While Chennai and Tamil Nadu are much ahead of most other Indian cities and states, in terms of activities held by the LGBT community, right from film festivals to marches and more, that eventually create sensitivity, visibility and acceptability in the mainstream, somewhere between its gaga over filter coffee and techie geeks, the city has so far missed out on the vibrancy of drag shows. So, what exactly is drag, you may ask. Drag is a creative vent, a form of self-exploration and expression. It includes individuals in dresses (often to imitate various famous opposite sex singers or personalities), indulging in slut walking, humour, glitter, rainbows and some serious citric jokes. Bringing this colourful celebration to the city for the first time in an exclusive show is Jabez Kelly. “We see drag as a healthy discourse that gay, gender non-conforming and gender-vibrant people perform and blur gender lines. The main idea is to break the rules that have been written by the society – right from how a man is ‘supposed’ to dress to how a woman is ‘allowed’ to walk,” says Jabez, whose drag name is Gabrielle Jasmine Marquez.
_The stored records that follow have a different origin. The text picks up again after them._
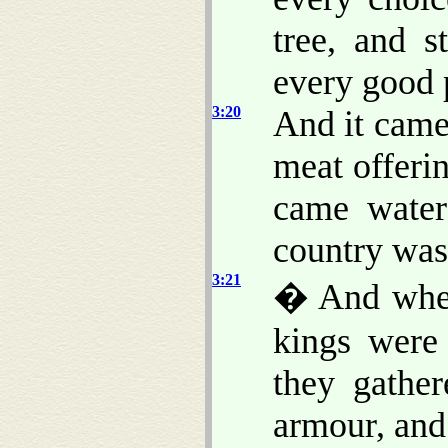
tree, and s
every good p
3:20
And it came
meat offerin
came water
country was 
3:21
� And when 
kings were
they gather
armour, and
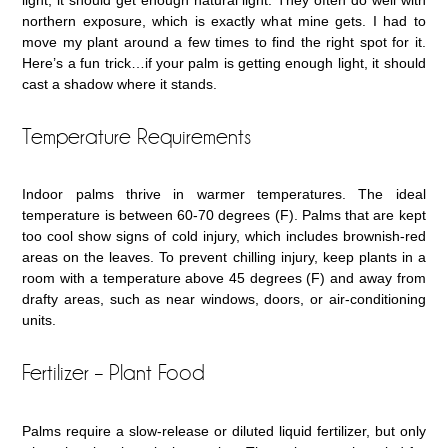
northern exposure, which is exactly what mine gets. I had to
move my plant around a few times to find the right spot for it.
Here’s a fun trick…if your palm is getting enough light, it should
cast a shadow where it stands.
Temperature Requirements
Indoor palms thrive in warmer temperatures. The ideal
temperature is between 60-70 degrees (F). Palms that are kept
too cool show signs of cold injury, which includes brownish-red
areas on the leaves. To prevent chilling injury, keep plants in a
room with a temperature above 45 degrees (F) and away from
drafty areas, such as near windows, doors, or air-conditioning
units.
Fertilizer – Plant Food
Palms require a slow-release or diluted liquid fertilizer, but only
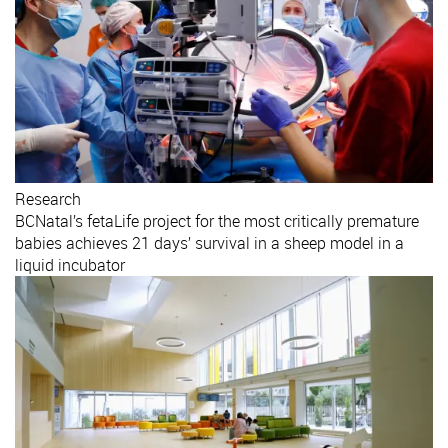
Research
BCNatal’s fetaLife project for the most critically premature
babies achieves 21 days’ survival in a sheep model in a
liquid incubator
Gabrielle J Marquez describes himself as a dude in a wig who loves music as much as biriyani. “I’ve been a drag artist full-time since January. I got to perform at the Chennai Rainbow Film Festival earlier this year and my life has changed completely since then. I’m invited to private shows to host and entertain. That’s how I make a living now,” says Jabez, who will be performing with two others at the event which will be held on May 20 at the Backyard, Adyar. “Getting the venue was the biggest challenge. Some even said they didn’t want to spoil their ‘reputation’ by hosting an event like this. However, the guys at Backyard have been very supportive,” adds Jabez.
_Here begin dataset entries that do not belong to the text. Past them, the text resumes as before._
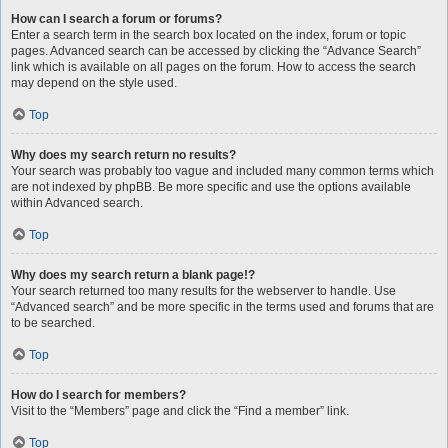
How can I search a forum or forums?
Enter a search term in the search box located on the index, forum or topic
pages. Advanced search can be accessed by clicking the “Advance Search”
link which is available on all pages on the forum. How to access the search
may depend on the style used.
Top
Why does my search return no results?
Your search was probably too vague and included many common terms which
are not indexed by phpBB. Be more specific and use the options available
within Advanced search.
Top
Why does my search return a blank page!?
Your search returned too many results for the webserver to handle. Use
“Advanced search” and be more specific in the terms used and forums that are
to be searched.
Top
How do I search for members?
Visit to the “Members” page and click the “Find a member” link.
Top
You would also witness Fatty Bao with her uncompromising wit and humour, and Miss Roxie Marquez, her amazing songs and dance. For Fatty Bao (drag name), an IT professional, it’s his first time on stage as a drag queen. “I have been aware of drag in general for over two years now, and it was initially a very intimidating thing to me. But eventually, it did emerge to be this fun way to make a statement that what one wears is one’s own business, and that’s all. I chose my name because I am not a stereotypical fit man. I love food, and hence it shows on my body! So, I decided to embrace my larger body in my name, and the love of my life, bao (or all food in general!) It is my debut performance in ‘drag’, and my aesthetic is literally a hairy man defying the acceptable gender rules. As a debutant, I am scared that I’ll hear the crickets croaking, or people snoring during my performance! It’s scary and exciting at the same time,” adds Fatty Bao.
What’s more, there’s music, grooving, roast, food, and comedy, bashing up gender stereotypes and discrimination. “So, straight or gay, gender conforming or not, this drag show is sure to bring you a new dimension of this city’s idea of gay culture,” finishes Jazbez.